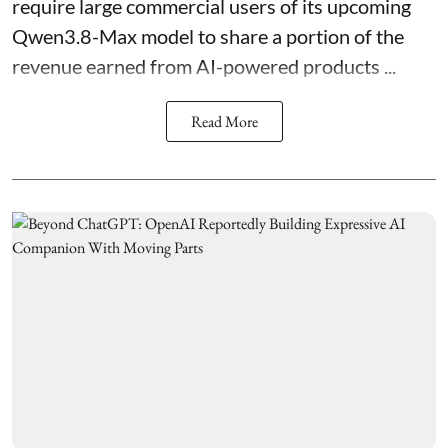
require large commercial users of its upcoming
Qwen3.8-Max model to share a portion of the
revenue earned from AI-powered products ...
Read More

****************************************

** WHAT YOU HAVE TO DO **
Please print the lines from the one containing "Qwen3.8-Max model to share a portion of the" through the last line of the material, exactly, and leave out all other lines.

** SOLUTION **
Qwen3.8-Max model to share a portion of the
revenue earned from AI-powered products ...
Read More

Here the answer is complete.